**Instructions to follow:** What lines in the records include the string "huid"? Return each one.

-------- Exercise materials --------

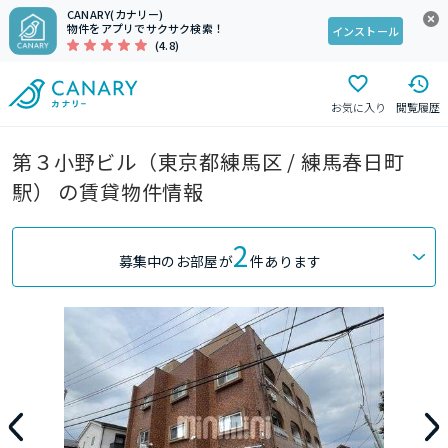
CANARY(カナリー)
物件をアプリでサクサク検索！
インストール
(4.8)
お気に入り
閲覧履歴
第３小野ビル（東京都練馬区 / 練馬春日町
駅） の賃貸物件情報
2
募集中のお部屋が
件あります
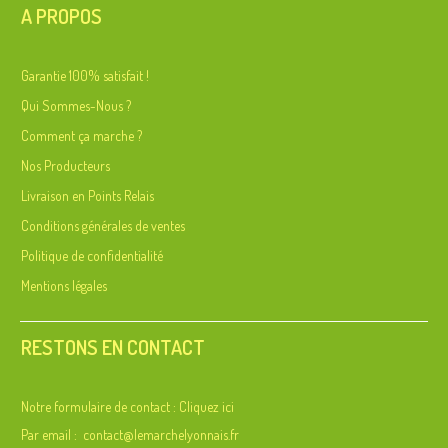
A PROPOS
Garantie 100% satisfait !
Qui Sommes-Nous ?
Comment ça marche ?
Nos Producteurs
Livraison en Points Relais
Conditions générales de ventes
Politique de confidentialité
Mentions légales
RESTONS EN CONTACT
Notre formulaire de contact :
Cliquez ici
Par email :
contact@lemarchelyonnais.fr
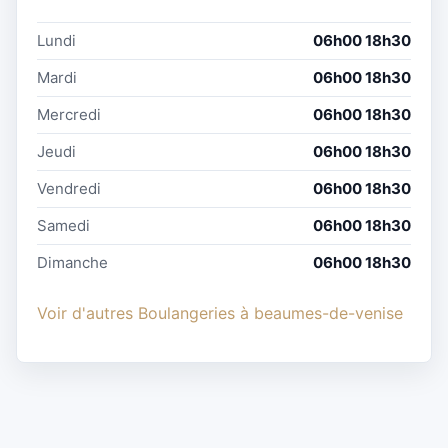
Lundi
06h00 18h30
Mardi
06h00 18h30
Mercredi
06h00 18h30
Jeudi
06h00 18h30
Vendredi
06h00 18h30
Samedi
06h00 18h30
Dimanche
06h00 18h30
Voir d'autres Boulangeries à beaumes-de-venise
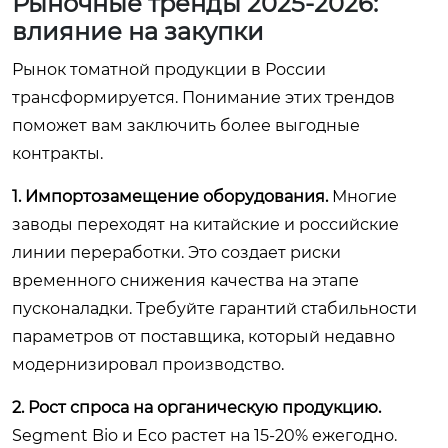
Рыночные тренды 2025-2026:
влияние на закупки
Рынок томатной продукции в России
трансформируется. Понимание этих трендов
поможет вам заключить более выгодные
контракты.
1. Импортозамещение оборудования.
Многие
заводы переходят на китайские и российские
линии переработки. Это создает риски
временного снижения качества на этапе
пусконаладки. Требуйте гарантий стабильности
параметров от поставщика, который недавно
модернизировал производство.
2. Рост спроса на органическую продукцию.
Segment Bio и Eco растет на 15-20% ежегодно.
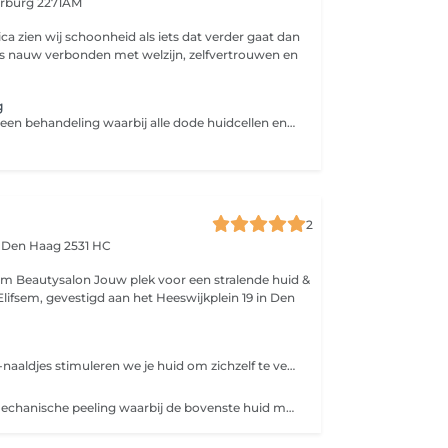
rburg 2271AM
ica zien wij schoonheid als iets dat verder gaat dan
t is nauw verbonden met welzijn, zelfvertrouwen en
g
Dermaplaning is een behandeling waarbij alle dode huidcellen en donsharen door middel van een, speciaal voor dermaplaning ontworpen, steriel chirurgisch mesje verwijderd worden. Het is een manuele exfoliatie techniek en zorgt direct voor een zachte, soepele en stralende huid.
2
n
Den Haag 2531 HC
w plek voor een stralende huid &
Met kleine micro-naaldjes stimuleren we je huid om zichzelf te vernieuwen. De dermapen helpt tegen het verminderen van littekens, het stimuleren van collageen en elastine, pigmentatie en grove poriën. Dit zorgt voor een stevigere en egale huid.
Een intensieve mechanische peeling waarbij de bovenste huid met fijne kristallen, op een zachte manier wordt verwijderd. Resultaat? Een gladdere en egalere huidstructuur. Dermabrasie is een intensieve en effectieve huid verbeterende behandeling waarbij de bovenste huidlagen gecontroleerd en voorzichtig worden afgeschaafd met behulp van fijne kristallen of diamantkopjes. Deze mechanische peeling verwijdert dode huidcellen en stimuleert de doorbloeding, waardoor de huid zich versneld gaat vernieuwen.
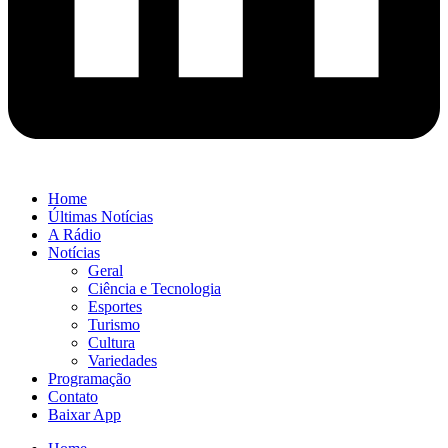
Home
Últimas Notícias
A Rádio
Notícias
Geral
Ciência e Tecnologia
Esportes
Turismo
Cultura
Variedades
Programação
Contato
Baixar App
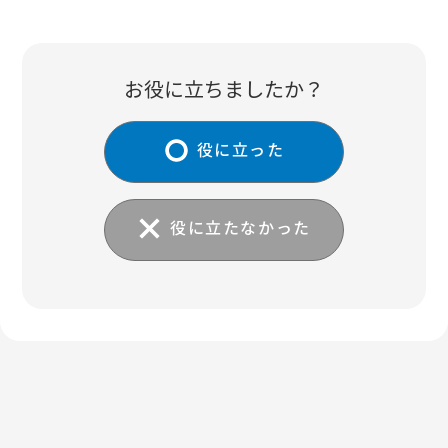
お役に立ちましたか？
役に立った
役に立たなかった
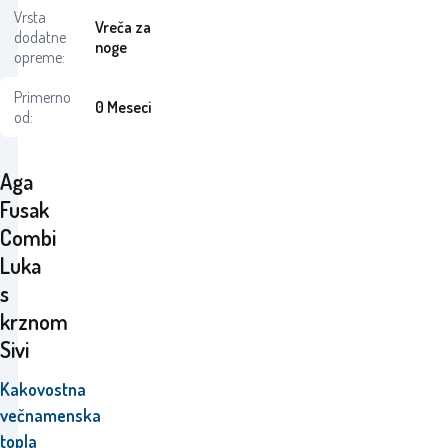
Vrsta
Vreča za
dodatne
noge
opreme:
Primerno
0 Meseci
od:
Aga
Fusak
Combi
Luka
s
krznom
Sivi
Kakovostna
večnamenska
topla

--------

**The answer:**
Dermaplaning is een behandeling waarbij alle dode huidcellen en donsharen door middel van een, speciaal voor dermaplaning ontworpen, steriel chirurgisch mesje verwijderd worden. Het is een manuele exfoliatie techniek en zorgt direct voor een zachte, soepele en stralende huid.
w plek voor een stralende huid &
Met kleine micro-naaldjes stimuleren we je huid om zichzelf te vernieuwen. De dermapen helpt tegen het verminderen van littekens, het stimuleren van collageen en elastine, pigmentatie en grove poriën. Dit zorgt voor een stevigere en egale huid.
Een intensieve mechanische peeling waarbij de bovenste huid met fijne kristallen, op een zachte manier wordt verwijderd. Resultaat? Een gladdere en egalere huidstructuur. Dermabrasie is een intensieve en effectieve huid verbeterende behandeling waarbij de bovenste huidlagen gecontroleerd en voorzichtig worden afgeschaafd met behulp van fijne kristallen of diamantkopjes. Deze mechanische peeling verwijdert dode huidcellen en stimuleert de doorbloeding, waardoor de huid zich versneld gaat vernieuwen.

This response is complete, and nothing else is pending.